Top concerns (survey snapshot)

  • Regulation and compliance: 19%
  • Competition: 17%
  • Responsible gaming: 13%

Where rules are tightening

Regulatory changes are widespread and varied by region. Examples include:

  • India — New law banning money-based online games and collapsing the skill vs chance distinction with steep penalties.
  • Philippines — Restrictions on offshore operators while lowering GGR tax for local licence holders.
  • United Kingdom — Limits on bonus offers with wagering caps to curb exploitative promotions.
  • Netherlands — Ban on sports sponsorship by iGaming operators.
  • Brazil — Formal regulation with an 18% tax on GGR and restrictions on money symbols in ads.
  • Colombia — New VAT on player deposits to boost taxation.

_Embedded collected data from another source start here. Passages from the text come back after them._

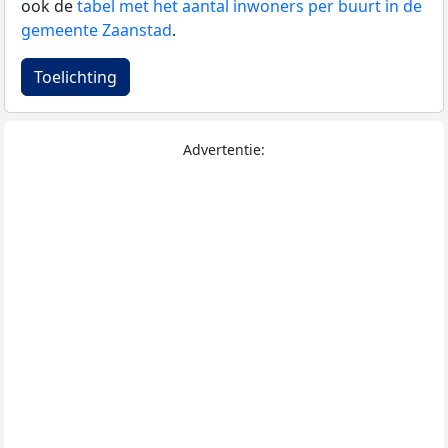
ook de
tabel met het aantal inwoners per buurt in de
gemeente Zaanstad
.
Toelichting
Advertentie:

Big tech and platform policy shifts

Regulation is not only state driven. Major platforms have tightened rules and shifted compliance responsibility to advertisers:

  • Google requires Ads Gambling Certification per country and domain and restricts personalised gambling ads.
  • Meta moved from a whitelist model to a blacklist placing full legal burden on advertisers.
  • Telegram moved from permissive to highly restrictive taking down gambling bots and channels.

Industry response: tech and localisation

To offset rising acquisition costs and tighter marketing rules the sector is investing heavily in technology and local strategies. The top innovation priorities reported are:

  • Personalised customer experience: 21%
  • New game mechanics: 20%
  • AI and machine learning: 19%

Affiliates and AI

Affiliate marketers are among the fastest adopters of AI tools. They use AI to create content detect fraud and automate campaign workflows. Marketing emphasis is shifting to highly localised social media strategies rather than one global playbook.

Outlook for 2026

Experts warn of a phase of severe market selection in 2026. Only companies with strong capital technology and operational agility are likely to thrive. The landscape will reward scale plus the ability to adapt quickly to fragmented local rules.